The Pro-Choicers’ Cheapest Trick, Pulled by Wired Magazine

By David Mills Published on October 12, 2015

Science doesn’t tell us anything about when a human life begins, insists Wired magazine, even though pro-lifers keep saying it does. “Why Science Can’t Tell Us When a Baby’s Life Begins” opens with the story of a scientist at one of America’s most elite colleges reacting to a poster’s claims that science knows when human life starts.

A professor there, Scott Gilbert, saw a poster put up by a campus religious group. It said that “Philosophers and theologians have argued for centuries about when personhood begins But scientists know when it begins. It begins at fertilization.” A developmental biologist, he didn’t like the claim that scientists know when life begins. “I couldn’t say when personhood begins, but I can say with absolute certainty scientists don’t have a consensus,” he said.

Imagine the sound of screeching tires as the driver slams on the brakes at 120 miles per hour. That would be my reaction after reading the headline and then that first paragraph.

The Basic Pro-Choice Trick

Developmental biologist Dr. Scott Gilbert has just pulled one of the pro-choice movement’s basic tricks, one they pull all the time. I will bet you 98% of its readers didn’t spot the trick. I’ll be you they finished reading the article thinking those science-invoking pro-lifers had been put in their place. Trying to use science to push your religion, eh? Well, the scientists slapped you down.

What is the trick? The speaker switches from the question of human life to the question of human personhood without admitting it. He wants to win an argument he’s going to lose by changing the subject.

On the first question, the pro-choicers are really vulnerable. The obvious answer (that the embryo’s a human life) undermines their arguments for abortion. It’s a hard fact to get around.

On the second, they’re not as vulnerable. They can find some wiggle room in the philosophical debates over what makes up a human person. People do disagree about this. They can throw up their hands and argue that since no one agrees about personhood, we must make abortion legal and leave the choice to the woman (as indeed a scientist quoted in the article does).

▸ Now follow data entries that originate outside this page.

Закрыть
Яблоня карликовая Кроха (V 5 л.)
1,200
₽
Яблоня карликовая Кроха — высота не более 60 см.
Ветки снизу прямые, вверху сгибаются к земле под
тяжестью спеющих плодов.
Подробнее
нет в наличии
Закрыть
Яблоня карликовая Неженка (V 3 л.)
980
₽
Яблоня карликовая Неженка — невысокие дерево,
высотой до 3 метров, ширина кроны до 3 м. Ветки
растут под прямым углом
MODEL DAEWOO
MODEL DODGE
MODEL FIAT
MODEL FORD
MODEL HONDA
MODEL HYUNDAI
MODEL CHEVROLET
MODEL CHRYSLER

So faced with a fact they can’t refute and a theory they can argue about, they confuse the two. They a) speak of the second as if they were speaking of the first and b) offer a believable answer for the second that people will think answers the first. Most of us will read the answer, see that it makes sense, and think that they’ve proved their point. 

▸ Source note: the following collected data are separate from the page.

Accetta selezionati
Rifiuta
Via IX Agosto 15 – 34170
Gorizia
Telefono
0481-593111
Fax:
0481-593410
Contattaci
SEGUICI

Scientists and Philosophers

Science can’t say when that being in the womb becomes a human person. That’s the kind of thing philosophers and theologians have to argue about. But it can tell us when human life begins. There’s not really any scientific doubt on the matter, and the article itself gives us no reason to doubt it, no reason whatsoever, despite the title.

The article talks about fertilization, implantation, twinning, and “the changing threshold of viability” — none of which address the question of when human life begins. The first only answers the question of when the human life begins. The others only address the challenges the unborn child faces as he grows. They don’t change the fact that he is a human being.

All this scientific talk is just smoke to hide the fact they don’t want anyone to see. The fact is very simple: That child, from the moment of fertilization, is a human being, therefore human life begins at fertilization. The kids who put up the poster were right and their professor wrong.

And Science jolly well knows that. That “fertilized egg” is a unique creature with a human genetic code. If left alone, he will grow into a creature everyone will recognize as a human being. He’ll grow into someone just like you and me, and like Professor Gilbert. That embryo cannot possibly be anything else but human. If it were sitting in a dish in a lab with other primate embryos, the scientists themselves would say, “That’s the human embryo over there on table three.”

The Argument Makes Sense

Since that embryo is a human being, it deserves all the protections we give a human being. You shouldn’t kill me, because I’m a human being with a right to life; and for the same reason neither of us should kill the unborn human being.

The argument makes sense to the average person. That’s the reason the pro-choicers do whatever they can to keep people from hearing it. And they have one cheap but effective trick to hide the argument, a trick they don’t want you to know.